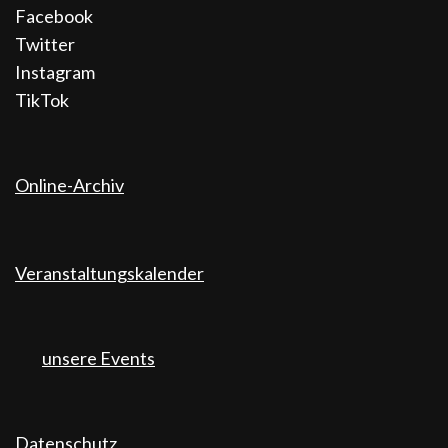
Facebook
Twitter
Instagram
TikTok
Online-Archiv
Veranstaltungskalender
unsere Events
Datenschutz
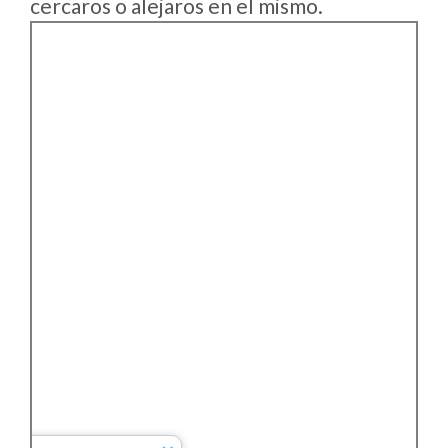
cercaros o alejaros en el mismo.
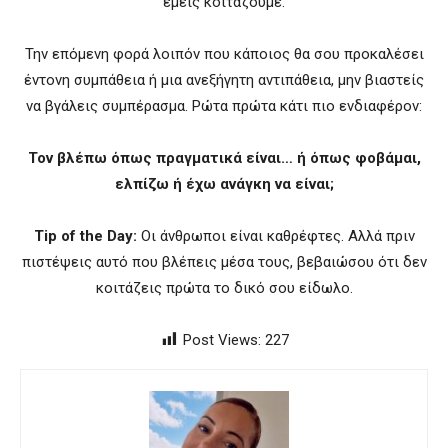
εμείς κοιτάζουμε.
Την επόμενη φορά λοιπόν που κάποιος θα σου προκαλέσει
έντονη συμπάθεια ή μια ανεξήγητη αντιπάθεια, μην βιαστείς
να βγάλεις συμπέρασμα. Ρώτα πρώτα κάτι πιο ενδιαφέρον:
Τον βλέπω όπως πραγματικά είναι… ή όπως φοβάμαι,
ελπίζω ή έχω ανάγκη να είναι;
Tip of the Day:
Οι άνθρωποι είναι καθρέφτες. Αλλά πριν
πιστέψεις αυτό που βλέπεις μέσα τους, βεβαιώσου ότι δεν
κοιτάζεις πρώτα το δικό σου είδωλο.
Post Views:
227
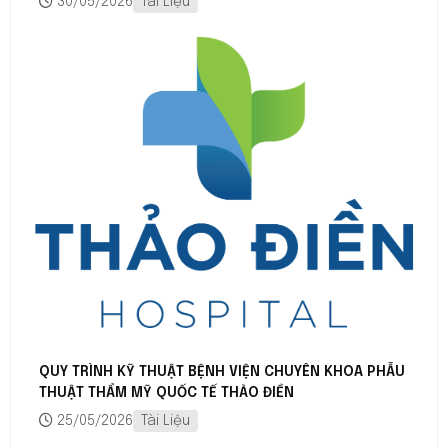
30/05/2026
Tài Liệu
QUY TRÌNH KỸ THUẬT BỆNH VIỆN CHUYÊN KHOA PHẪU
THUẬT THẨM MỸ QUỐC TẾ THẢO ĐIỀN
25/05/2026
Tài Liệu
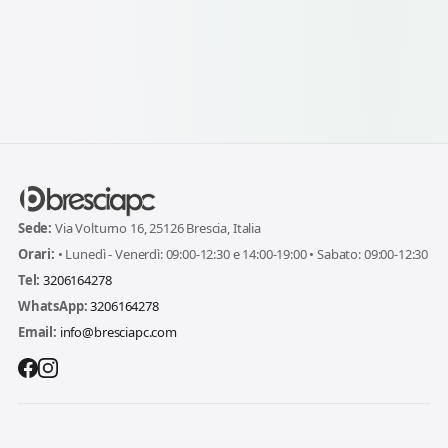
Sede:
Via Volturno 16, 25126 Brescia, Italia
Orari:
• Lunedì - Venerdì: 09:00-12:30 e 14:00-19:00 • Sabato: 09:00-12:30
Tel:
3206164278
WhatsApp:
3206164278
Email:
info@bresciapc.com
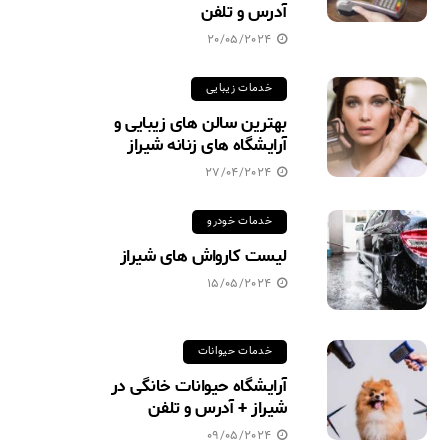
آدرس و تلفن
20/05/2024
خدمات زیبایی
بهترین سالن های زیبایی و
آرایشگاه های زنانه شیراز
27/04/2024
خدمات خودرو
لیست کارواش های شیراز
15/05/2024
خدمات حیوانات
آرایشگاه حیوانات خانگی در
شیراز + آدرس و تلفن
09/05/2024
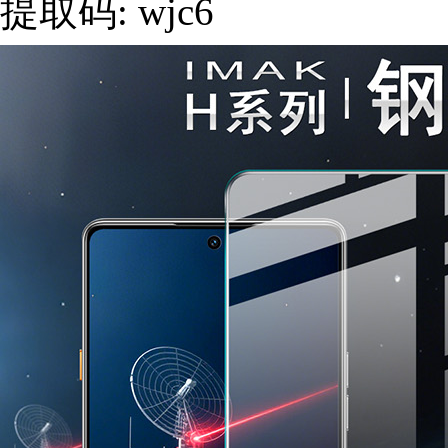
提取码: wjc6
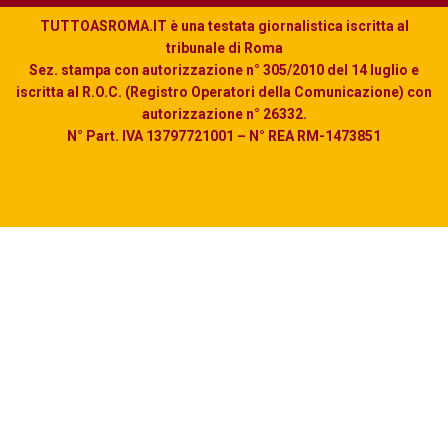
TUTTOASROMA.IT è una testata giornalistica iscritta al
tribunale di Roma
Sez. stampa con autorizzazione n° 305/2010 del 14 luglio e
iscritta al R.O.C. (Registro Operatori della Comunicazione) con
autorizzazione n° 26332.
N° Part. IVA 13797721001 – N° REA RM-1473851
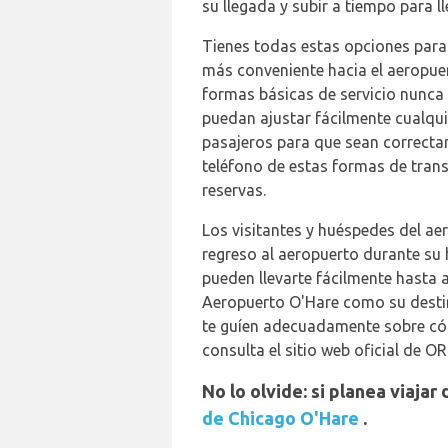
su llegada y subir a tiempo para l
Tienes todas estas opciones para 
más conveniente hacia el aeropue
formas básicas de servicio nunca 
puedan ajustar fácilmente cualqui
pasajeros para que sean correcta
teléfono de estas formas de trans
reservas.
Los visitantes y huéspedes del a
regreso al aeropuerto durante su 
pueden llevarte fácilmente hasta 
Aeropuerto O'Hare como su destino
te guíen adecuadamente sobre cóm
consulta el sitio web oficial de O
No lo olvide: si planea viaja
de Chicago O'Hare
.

........

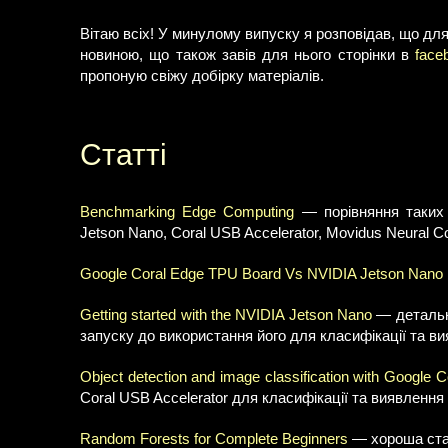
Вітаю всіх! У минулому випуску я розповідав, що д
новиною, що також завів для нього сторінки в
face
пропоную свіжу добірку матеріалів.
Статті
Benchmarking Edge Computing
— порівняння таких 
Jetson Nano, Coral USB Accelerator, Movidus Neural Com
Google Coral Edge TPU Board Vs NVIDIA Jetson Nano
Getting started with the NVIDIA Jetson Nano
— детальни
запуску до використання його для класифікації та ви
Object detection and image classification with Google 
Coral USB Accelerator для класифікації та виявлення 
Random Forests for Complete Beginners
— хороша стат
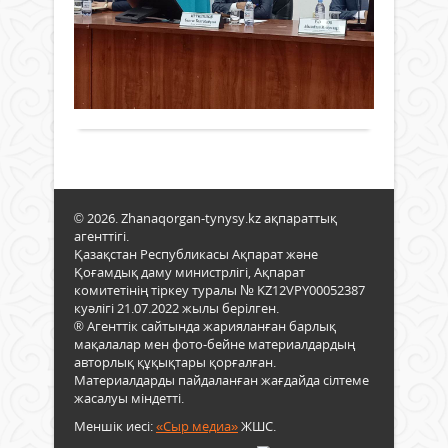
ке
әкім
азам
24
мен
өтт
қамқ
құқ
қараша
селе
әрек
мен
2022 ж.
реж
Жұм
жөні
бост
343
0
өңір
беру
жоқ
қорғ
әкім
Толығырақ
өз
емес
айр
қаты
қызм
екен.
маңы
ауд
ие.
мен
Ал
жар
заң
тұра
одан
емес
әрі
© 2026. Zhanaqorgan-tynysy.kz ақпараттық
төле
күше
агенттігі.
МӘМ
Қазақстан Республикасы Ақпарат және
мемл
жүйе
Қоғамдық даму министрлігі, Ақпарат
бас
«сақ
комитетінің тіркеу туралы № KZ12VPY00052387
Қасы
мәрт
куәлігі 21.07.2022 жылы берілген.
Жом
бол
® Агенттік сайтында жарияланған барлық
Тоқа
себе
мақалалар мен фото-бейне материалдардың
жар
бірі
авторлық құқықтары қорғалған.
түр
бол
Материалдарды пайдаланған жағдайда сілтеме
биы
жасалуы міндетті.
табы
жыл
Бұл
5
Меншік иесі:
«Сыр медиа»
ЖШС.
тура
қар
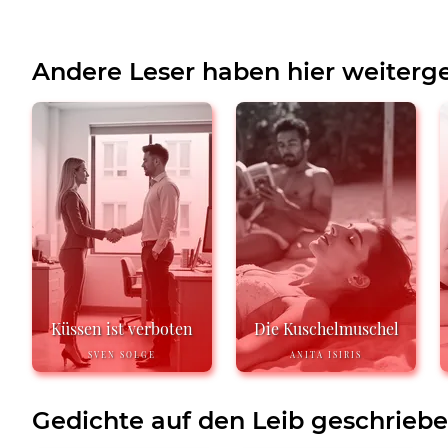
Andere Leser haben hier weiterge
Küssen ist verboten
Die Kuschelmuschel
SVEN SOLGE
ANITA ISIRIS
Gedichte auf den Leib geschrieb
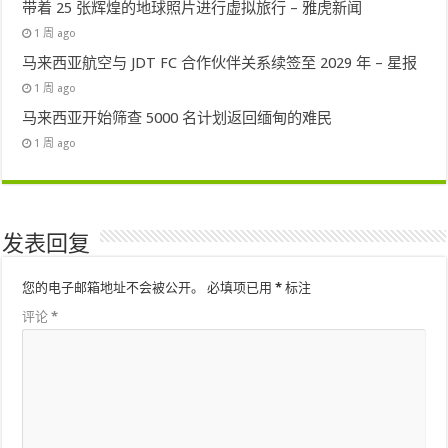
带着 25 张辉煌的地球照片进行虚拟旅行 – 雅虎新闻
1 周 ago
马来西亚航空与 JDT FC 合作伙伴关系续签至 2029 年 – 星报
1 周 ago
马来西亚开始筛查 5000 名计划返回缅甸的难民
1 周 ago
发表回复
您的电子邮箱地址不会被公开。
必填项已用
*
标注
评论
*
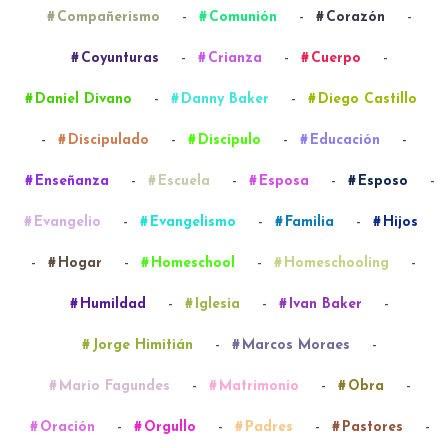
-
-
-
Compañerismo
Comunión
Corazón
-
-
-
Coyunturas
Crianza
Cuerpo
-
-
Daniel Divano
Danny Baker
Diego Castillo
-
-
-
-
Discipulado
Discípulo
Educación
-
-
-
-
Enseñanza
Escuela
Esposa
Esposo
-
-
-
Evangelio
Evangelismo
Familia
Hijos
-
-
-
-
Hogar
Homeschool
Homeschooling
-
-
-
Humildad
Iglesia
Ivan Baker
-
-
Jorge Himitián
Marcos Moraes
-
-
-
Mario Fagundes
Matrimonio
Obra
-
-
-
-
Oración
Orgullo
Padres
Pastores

........

Goal of the exercise: Please go line by line through the records above, copying each one that holds the string "Hare".

Answer section:
Aeropuerto O'Hare como su destino
de Chicago O'Hare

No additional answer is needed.